Six applicants, so far, for Council vacancy

The five candidates for Santa Clarita City Council - news in santa clarita ca
The five candidates for Santa Clarita City Council in attendance wait for their next question during a debate attended by more than sixty people held at the Dr. Dianne G. Van Hook University Center at College of the Canyon in Valencia Sept. 2. Candidates from left, TimBen Boydston, Alan Ferdman, Bob Kellar, Cameron Smyth and Mark White. Dan Watson

Facing a Friday deadline to apply for the vacant Santa Clarita City Council seat, six residents had stepped up and filed as of Tuesday – four of them also-rans in the November race for the municipal governing body.

The names come from an examination of records at the City Clerk’s office.

Former Councilman TimBen Boydston, who finished third in November, when two seats were up, was among those to file applications — a move he had promised even before his term expired on Dec. 13.

Boydston had sought re-election but finished third behind Bob Kellar and Cameron Smyth, garnering 17,108 votes, or 13.42 percent among the 11 candidates on the ballot.

Also filing for the Council seat – made vacant when Dante Acosta stepped down to ascend to the state Assembly – were Alan Ferdman, Kenneth Dean and Mark White, who finished fourth, fifth and eighth, respectively, in the November race.

Joining them in filing applications were political newcomers Marcus Hershey, a retired Santa Clarita Valley Sheriff’s station lieutenant and Santa Clarita resident, and Rick Hood, a retired teacher who lives in Valencia.

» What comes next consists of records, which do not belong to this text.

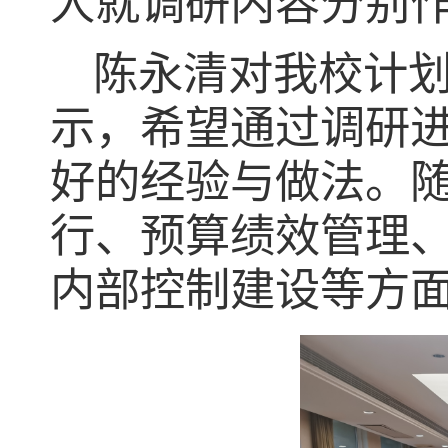
人就调研内容分别
陈永清对我校计
示，希望通过调研
好的经验与做法。
行、预算绩效管理
内部控制建设等方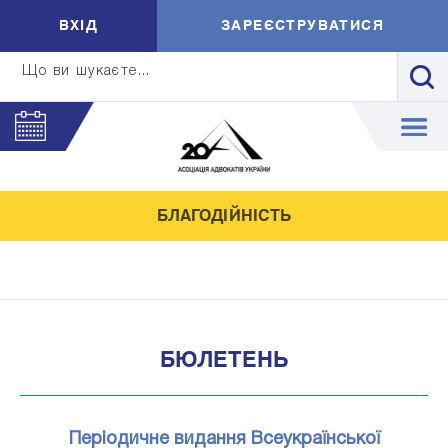
ВXIД
ЗАРЕЄСТРУВАТИСЯ
Що ви шукаєте...
БЛАГОДІЙНІСТЬ
БЮЛЕТЕНЬ
Періодичне видання Всеукраїнської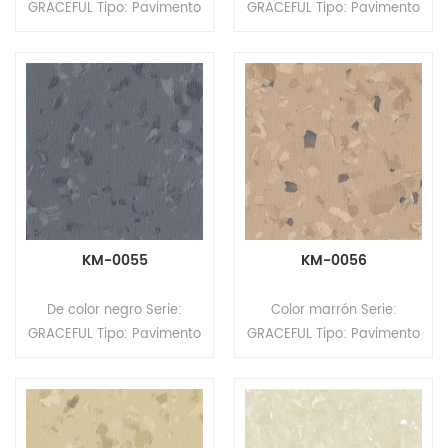
GRACEFUL Tipo: Pavimento
GRACEFUL Tipo: Pavimento
homogéneo de PVC
homogéneo de PVC
Formato: Rollos Tamaño:
Formato: Rollos Tamaño:
2,0 mm (espesor) x 2,0 m
2,0 mm (espesor) x 2,0 m
(ancho) x 20 m (largo).
(ancho) x 20 m (largo).
Superficie: revestimiento
Superficie: revestimiento
PUR
PUR
KM-0055
KM-0056
De color negro Serie:
Color marrón Serie:
GRACEFUL Tipo: Pavimento
GRACEFUL Tipo: Pavimento
homogéneo de PVC
homogéneo de PVC
Formato: Rollos Tamaño:
Formato: Rollos Tamaño:
2,0 mm (espesor) x 2,0 m
2,0 mm (espesor) x 2,0 m
(ancho) x 20 m (largo).
(ancho) x 20 m (largo).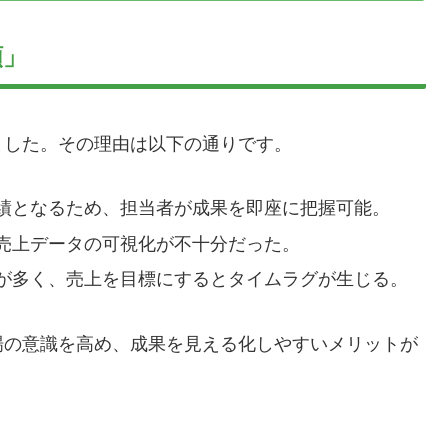
額」
ました。その理由は以下の通りです。
績となるため、担当者が成果を即座に把握可能。
売上データの可視化が不十分だった。
が多く、売上を目標にするとタイムラグが生じる。
場の意識を高め、成果を見える化しやすいメリットが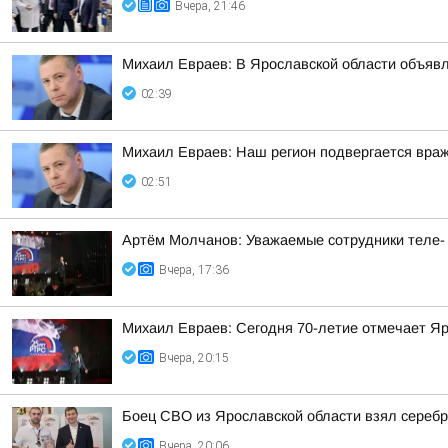
Вчера, 21:46
Михаил Евраев: В Ярославской области об
02:39
Михаил Евраев: Наш регион подвергается враж
02:51
Артём Молчанов: Уважаемые сотрудники теле-
Вчера, 17:36
Михаил Евраев: Сегодня 70-летие отмечает Я
Вчера, 20:15
Боец СВО из Ярославской области взял сереб
Вчера, 20:06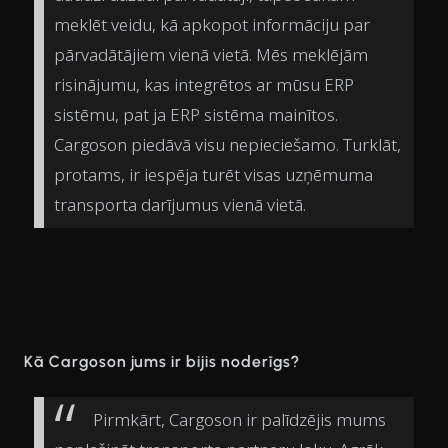
meklēt veidu, kā apkopot informāciju par
pārvadātājiem vienā vietā. Mēs meklējām
risinājumu, kas integrētos ar mūsu ERP
sistēmu, pat ja ERP sistēma mainītos.
Cargoson piedāvā visu nepieciešamo. Turklāt,
protams, ir iespēja turēt visas uzņēmuma
transporta darījumus vienā vietā.
Kā Cargoson jums ir bijis noderīgs?
Pirmkārt, Cargoson ir palīdzējis mums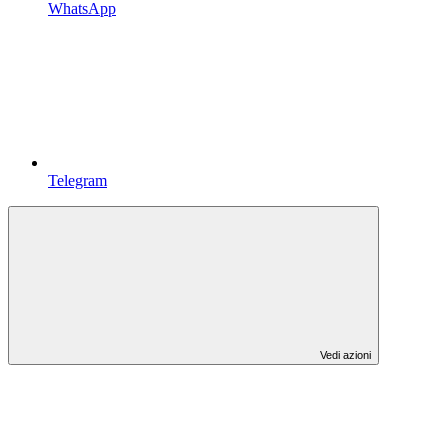
WhatsApp
Telegram
Vedi azioni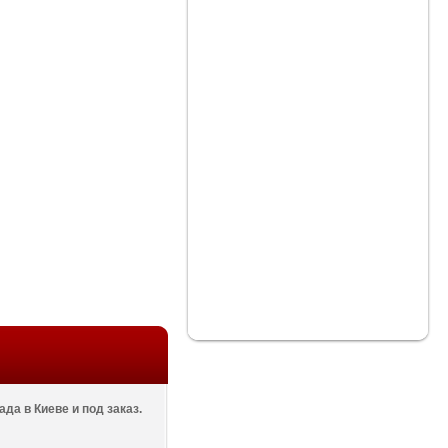
да в Киеве и под заказ.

So far, those are the six contenders for the vacancy that the other four Council members will look to fill when they hold a special meeting on Jan. 17.

Despite calls in some quarters for the Council to call a special election to fill the Acosta seat, the body on Dec. 13 voted to fill the seat via appointment.

At that Dec. 13 Council meeting, numerous public speakers warned that the appointment process could leave the vacancy open to backroom dealing, as well as limit diversity of opinion on the body.

But Smyth, now the mayor, was a proponent of this process over the special election route – and over a process of convening a citizens’ advisory committee to pre-interview applicants and make recommendations to the Council for final appointment. The latter process was undertaken in 2006, the last time a Council vacancy needed to be filled.

Smyth cited “a time crunch,” as the council is up against a state-mandated Feb. 2 deadline to appoint an Acosta successor. A special election would have left the Council at four members for even longer.


The Council set a deadline of Friday, Jan. 6 at 5 p.m. for anyone interested in the vacancy to file an application – available at City Hall or on line at – with the City Clerk.

Applicants will go before the Council on Jan. 17 and get three minutes to state their case, with members allowed to stretch that time window to ask questions.

Ferdman drew 12,106 votes in November, while Dean garnered 10,101 and White 3,976.